In response to the Black Lives Matter protests, Roxana Robinson has written a powerful essay on the post-Cold War militarization of the police and the racist roots of police brutality. Militarizing the Police traces the history of armed police in the US from the peacekeeping forces in colonial times and the slave patrols of the American South to the preventative violence practiced by white militias in the post-Civil War era that could not endure the sight of armed Black freedmen. Cecilia Hansson’s My Body Has Failed Me and Now I’m About to Die revisits the lung ailments of Thomas Bernhard and Franz Kafka as she suffers through a debilitating period of viral infection with SARS-CoV-2; Tiffany Winters’s Hope Interrupted: Organ Transplantation in the Middle of a Pandemic details the unknowable in an essay on grief and the incomprehensibility of medical decision-making; and Liesl Schillinger’s Hope in the Age of Covid probes fact checking and the mined landscape of hope in perilous times. To conclude StatORec’s Corona Issue, Joseph Salvatore’s In the Time of “In the Time of”—a brilliant and moving work of literary criticism, linguistic essay, and personal testimony in one—asks when we will be able to mourn the Covid deaths, when we will be “allowed to grieve and mourn the loss of our old lives.”

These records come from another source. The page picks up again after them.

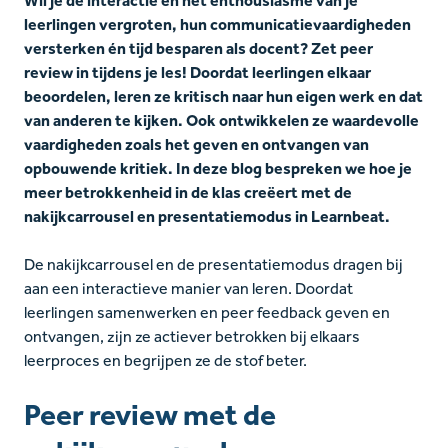
Wil je de interactie en het enthousiasme van je
leerlingen vergroten, hun communicatievaardigheden
versterken én tijd besparen als docent? Zet peer
review in tijdens je les! Doordat leerlingen elkaar
beoordelen, leren ze kritisch naar hun eigen werk en dat
van anderen te kijken. Ook ontwikkelen ze waardevolle
vaardigheden zoals het geven en ontvangen van
opbouwende kritiek. In deze blog bespreken we hoe je
meer betrokkenheid in de klas creëert met de
nakijkcarrousel en presentatiemodus in Learnbeat.
De nakijkcarrousel en de presentatiemodus dragen bij
aan een interactieve manier van leren. Doordat
leerlingen samenwerken en peer feedback geven en
ontvangen, zijn ze actiever betrokken bij elkaars
leerproces en begrijpen ze de stof beter.
Peer review met de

True to its mission, Statorec (“Statement of Record”) is motivated by the urge to record a variety of voices going through the same experience, but in very different ways—before the drive to return to normality blots out the memory of lockdown, of charts and graphs and epidemiological factoids. It’s this we find ourselves thinking about the most: how our reality shifts with each new outrage, and how little we understand about the way these events are changing us in the long term. As we undergo a kind of grinding down of reality in the process of adapting to unheard-of change, what motivates us to publish this issue is the feeling that there’s a fragile chance to be seized, if only we could sustain our attention and belief long enough to act on it.